Ramlah Kyomuhendo got married to her husband Badru Nsubuga in 2001. At first, the couple, which was residing in Busega, a Kampala suburb was living a happy married life.
However, Ms Kyomuhendo says her husband started mistreating her when she gave birth to a second baby girl yet he was expecting a boy.
For not producing a baby boy, she started getting insults and abuses both mentally and physically from Mr Nsubuga, who Ms Kyomuhendo alleges threatened to kill her.
“For fear of my life, I decided to separate from my husband in 2015 because I couldn’t sustain any more domestic violence,” she says.
Like Ms Kyomuhendo, many women worldwide are victims of domestic violence and have separated from their husbands while others have been tortured and killed.
Violence against women and girls is one of the most widespread, persistent and devastating human rights violations in our world today
The United Nations Convention on the Elimination of All Forms of Discrimination against Women, defines Gender Based Violence (GBV) as any act of gender-based violence that results in or is likely to result in physical, sexual or psychological harm or suffering to women, including threats of such acts, coercion or arbitrary deprivations of liberty, whether occurring in public or in private life.
This treaty spells out that GBV is a human rights violation with gross consequences for men, women, children, communities and the nation.
According to the latest findings from the National Gender Based Violence Data Base (2013) to date, at least 23,761 women in the country have been victims of GBV as reported in the system at the Ministry of Gender, Labour and Social Development.
Among all forms of violence, physical assault is ranked highest with about 4,847 female victims recorded since November 2013.
The Uganda Demographic and Health Survey 2011, states that 56 per cent of women experience physical violence.

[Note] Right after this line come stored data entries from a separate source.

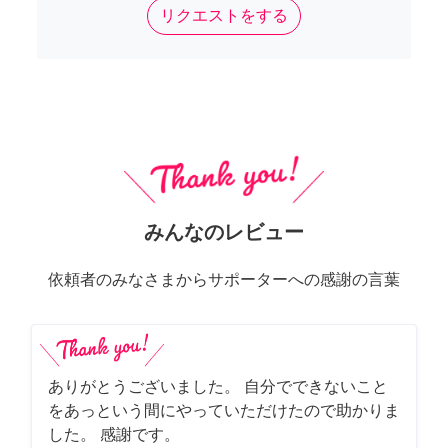
リクエストをする
みんなのレビュー
依頼者のみなさまからサポーターへの感謝の言葉
ありがとうございました。 自分でできないこと
をあっという間にやっていただけたので助かりま
した。 感謝です。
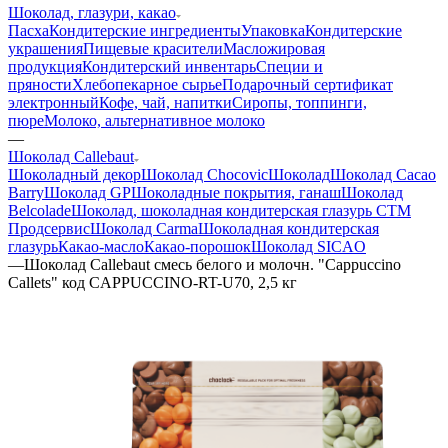
Шоколад, глазури, какао
Пасха
Кондитерские ингредиенты
Упаковка
Кондитерские
украшения
Пищевые красители
Масложировая
продукция
Кондитерский инвентарь
Специи и
пряности
Хлебопекарное сырье
Подарочный сертификат
электронный
Кофе, чай, напитки
Сиропы, топпинги,
пюре
Молоко, альтернативное молоко
—
Шоколад Callebaut
Шоколадный декор
Шоколад Chocovic
Шоколад
Шоколад Cacao
Barry
Шоколад GP
Шоколадные покрытия, ганаш
Шоколад
Belcolade
Шоколад, шоколадная кондитерская глазурь СТМ
Продсервис
Шоколад Carma
Шоколадная кондитерская
глазурь
Какао-масло
Какао-порошок
Шоколад SICAO
—
Шоколад Callebaut смесь белого и молочн. "Cappuccino
Callets" код CAPPUCCINO-RT-U70, 2,5 кг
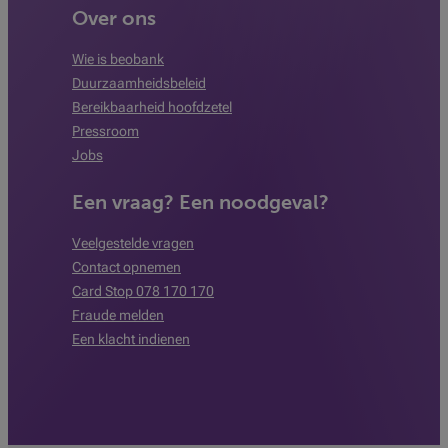
Over ons
Wie is beobank
Duurzaamheidsbeleid
Bereikbaarheid hoofdzetel
Pressroom
Jobs
Een vraag? Een noodgeval?
Veelgestelde vragen
Contact opnemen
Card Stop 078 170 170
Fraude melden
Een klacht indienen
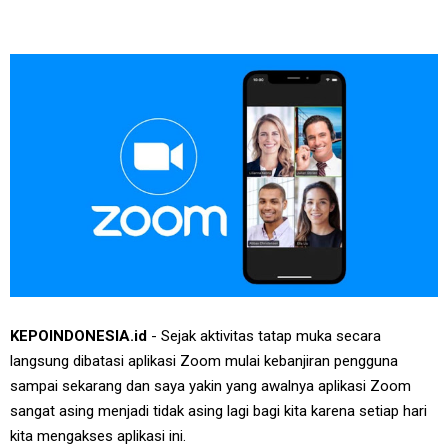
KEPOINDONESIA.id
- Sejak aktivitas tatap muka secara
langsung dibatasi aplikasi Zoom mulai kebanjiran pengguna
sampai sekarang dan saya yakin yang awalnya aplikasi Zoom
sangat asing menjadi tidak asing lagi bagi kita karena setiap hari
kita mengakses aplikasi ini.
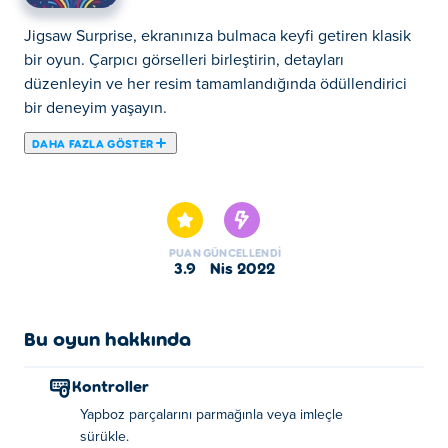
Jigsaw Surprise, ekranınıza bulmaca keyfi getiren klasik
bir oyun. Çarpıcı görselleri birleştirin, detayları
düzenleyin ve her resim tamamlandığında ödüllendirici
bir deneyim yaşayın.
DAHA FAZLA GÖSTER
Jigsaw Surprise, TapLab Games tarafından oluşturulan bir
bulmaca oyunudur. Güzel bir sahneyi ortaya çıkarmak için
yapboz parçalarını sürükleyin ve uygun yerlere
yerleştirin. Oyunu beğeninize göre şekillendirmek için üç
PUAN
GÜNCELLENDI
zorluk modundan birini seçebilirsiniz. Görüntüsü günlük
3.9
Nis 2022
olarak değişen günlük bir bulmaca dahil olmak üzere
çeşitli oyun modları vardır. Daha önce hiç görmediğiniz
ülkeleri ve şehirleri keşfedin, renkli yolculuklara çıkın ve
Bu oyun hakkında
diğer kültürleri tanıyın. Oyunu arkadaşlarınızla paylaşmayı
ve tamamladığınız tüm bulmacaları birbirinize göstermeyi
Kontroller
unutmayın.
Yapboz parçalarını parmağınla veya imleçle
sürükle.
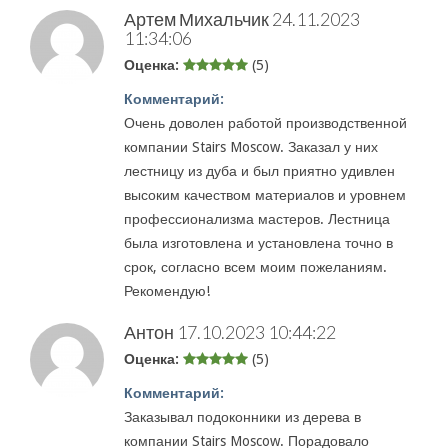
Артем Михальчик
24.11.2023
11:34:06
Оценка:
(5)
Комментарий:
Очень доволен работой производственной
компании Stairs Moscow. Заказал у них
лестницу из дуба и был приятно удивлен
высоким качеством материалов и уровнем
профессионализма мастеров. Лестница
была изготовлена и установлена точно в
срок, согласно всем моим пожеланиям.
Рекомендую!
Антон
17.10.2023 10:44:22
Оценка:
(5)
Комментарий:
Заказывал подоконники из дерева в
компании Stairs Moscow. Порадовало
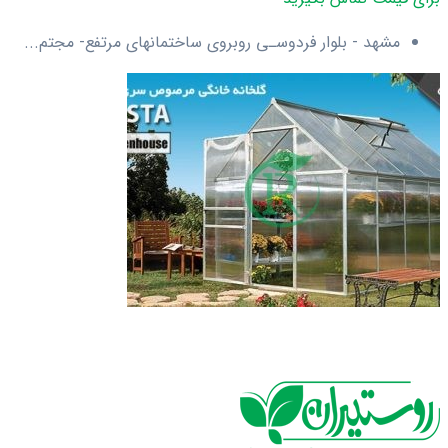
مشهد - بلوار فردوسـی روبروی ساختمانهای مرتفع- مجتم...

About six in 10 women have ever experienced physical violence since the age of 15 years. And 27 per cent of women experience sexual violence (first sexual act is forced for 19 per cent of women).Women are four times more likely to be victims than men.
This study notes that 95 per cent of Ugandan girls are sexually abused during their childhood. Uganda is placed sixteenth among 25 countries with 16 per cent of girls married off by the time they are 15 years and 53 per cent by the age of 18.
Furthermore, the average age at dropout for girls is 13, indicating that girls’ dropout at the time they are supposed to be completing primary school.
Uganda has a very low primary survival rate of 33 per cent, survival rate being the number of children starting together in Primary One, progressing through the cycle Kenya is 84 per cent, in Tanzania 78 per cent and in Rwanda 81 per cent.
In 2011, Centre for Domestic Violence Prevention and the Economic Policy Research Center of Makerere University undertook an economic cost study of domestic violence in Uganda.
They established that individuals spend Shs21.9b as out of pocket expenditure to seek services from duty bearers and in terms of lost time at work after experiencing violence.
These organisations further found that service providers (police, health centers, courts, shelters) spend an estimated Shs 56b annually dealing with domestic violence cases.
While healthcare providers spend Shs18.3b annually, police costs are Shs19.5b and local councils amount to Shs12.7b.
In this case, physical violence with injuries accounts for one third the total costs by service providers and this is followed by physical violence with no injuries (26 percent).
According to the United Nations website, violence against women is the most extreme form of discrimination.
The UN Secretary General António Guterres in his report on the progress towards the Sustainable Development Goals, says on the basis of data from 2005 to 2016, for 87 countries, 19 per cent of women between 15 and 49 years of age said they had experienced physical and/or sexual violence by an intimate partner in the 12 months prior to the survey.
In the most extreme cases, such violence can lead to death. In 2012, almost half of all women who were victims of intentional homicide worldwide were killed by an intimate partner or family member, compared to 6 per cent of male victims.
Another extreme case of violence against women is female genital mutilation/cutting.
This harmful practice has declined by 24 per cent since around 2000.
Nevertheless, prevalence remains high in some of the 30 countries with representative data.
In those countries, survey data from around 2015 indicate that more than one in three girls between 15 and 19 years of age have undergone the procedure compared to nearly one in two girls around 2000.